Thrushes, chats and icterids; or, ice cream in the monsoon.

(This post originally appeared in July 2012 but was lost when the server was hacked in 2015. This is a recovered version.)

I woke up this morning with ‘The Emperor of Ice Cream’ in my head. It has always been one of my favourite poems. Though not particularly subtle, every few years when I return to it there is something new to be learned. However, it was puzzling: neither death, nor sex, nor religion was on the mental stove last night. Why, then, that poem?

The rain was falling hard and long the way it does when the monsoon finally gets its rhythm right, and it was properly dark. When I debleared my eyes and found a clocklike thing, it turned out to be sometime before 5:00. Upstairs the dawn was considering its next move against the steady downpour, and almost all the birds had decided to wait out the rain.

Almost. We have a few Copsychus saularis here, a rather natty mid-sized bird in the chat family that does a thrush’s job, at least at dawn: they sing wonderful cascading melodies. About a month ago they began to pair up and act like parents, and they were singing: one in the gardens to the north, one somewhere off to the west, one at the back of the house: hurling sharp songs through the wet grey curtains.
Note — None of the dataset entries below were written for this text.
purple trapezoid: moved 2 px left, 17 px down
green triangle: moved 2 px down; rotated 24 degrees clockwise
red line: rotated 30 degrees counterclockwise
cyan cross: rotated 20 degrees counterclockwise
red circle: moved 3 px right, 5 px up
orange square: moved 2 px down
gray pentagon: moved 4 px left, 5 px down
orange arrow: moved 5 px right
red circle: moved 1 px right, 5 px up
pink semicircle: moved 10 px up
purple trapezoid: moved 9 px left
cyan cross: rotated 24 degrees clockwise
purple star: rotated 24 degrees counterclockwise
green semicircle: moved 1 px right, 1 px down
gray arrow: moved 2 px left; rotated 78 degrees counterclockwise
Stevens stays with me as an American poet: deft with his rhythms and rhymes, well aware of tradition, an adequate citizen of his age, much better at handling the joyful ferocities of life than, say, Larkin. Sorting through the cultural furniture with which we try to furnish the children’s lives—the Old California stuff, the Newar stuff, the New England stuff, the Oxford stuff, the Scottish stuff, the stuff stuff—Stevens, along with lyricists like Tom Waits, strikes me as a good source of truth in language to offer the kids.
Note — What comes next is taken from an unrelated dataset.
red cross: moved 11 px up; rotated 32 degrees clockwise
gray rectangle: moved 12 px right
Robins and blackbirds, thrushes and chats. In California, it’s a thrush (Turdus migrators, not the most elegant name) that we call a robin—because that thrush has a red breast, and the early English colonists in a desperate grab for the familiar, slapped the familiar name ‘robin’ onto those thrushes. Hence to my mind ‘robins’ should sing bravely and be hearty and sociable. In Britain, the robin—the ‘original’ robin (Erithecus rubella), originally called a ruddock or ruddoch— is a tiny, fearless bird in the chat family that hardly sings, but works close by any farmer or gardener; our robin in the Aberdeen garden is often my only companion when I’m out to break up the frozen earth in the spring garden. The British blackbird (Turdus merula) is a melodious thrush, curious and ubiquitous, ornamenting both dawn and dusk with glorious songs. It’s the closest kin to American ‘robins’ that I ever found whilst living in Europe—that’s the ‘blackbird singing in the dead of night’. In Nepal, the Copsychus is a piebald chat with an upstart tail that likes gardens and sings like a thrush, but it’s got no particular interest in humans. The chats in South Asian got called ‘robin’ by the English, so in the guidebooks Copsychus is a ‘magpie robin’. And to cap it off, three days ago, in the early morning, I saw what I am sure really was a transient Eurasian blackbird here.

Then again, Stevens’ blackbirds—the blackbirds of North America, the Red Winged Blackbird (Agelaius phoenicius) and the Tricolored Blackbird (Agelaius tricolour)—they’re not thrushes at all. Like the North American robin, they carry they name of another kind. They’re icterids, like orioles and grackles. Growing up in coastal California, the blackbirds were swarming, colourful creatures of the reed beds in the Central Valley; I never really thought about them as Stevens’ birds. Not much snow in the Central Valley! Did Stevens mean a grackle, that squawking ground-dweller? What is Stevens’ blackbird? It acts far more like a British thrush than a grackle does.

Amongst the confusion, Stevens’ blackbirds poorly understood and transposed, snatches of something familiar resurfacing as borrowed cultural property in the middle of a Bollywood film. First the Copsychus song against the heavy obscurity of the rainfall had given me a thread to follow towards wakefulness; and in so doing, thrushlike blackbirds had settled in my mind. From there, as the mental engine shifted from dreams to semi-deliberate concatenations, ‘The Emperor of Ice Cream.’ A fine morning, waking up already braided into birdsongs and poetry, and another ethnobiological problem of migration, classification and aesthetics.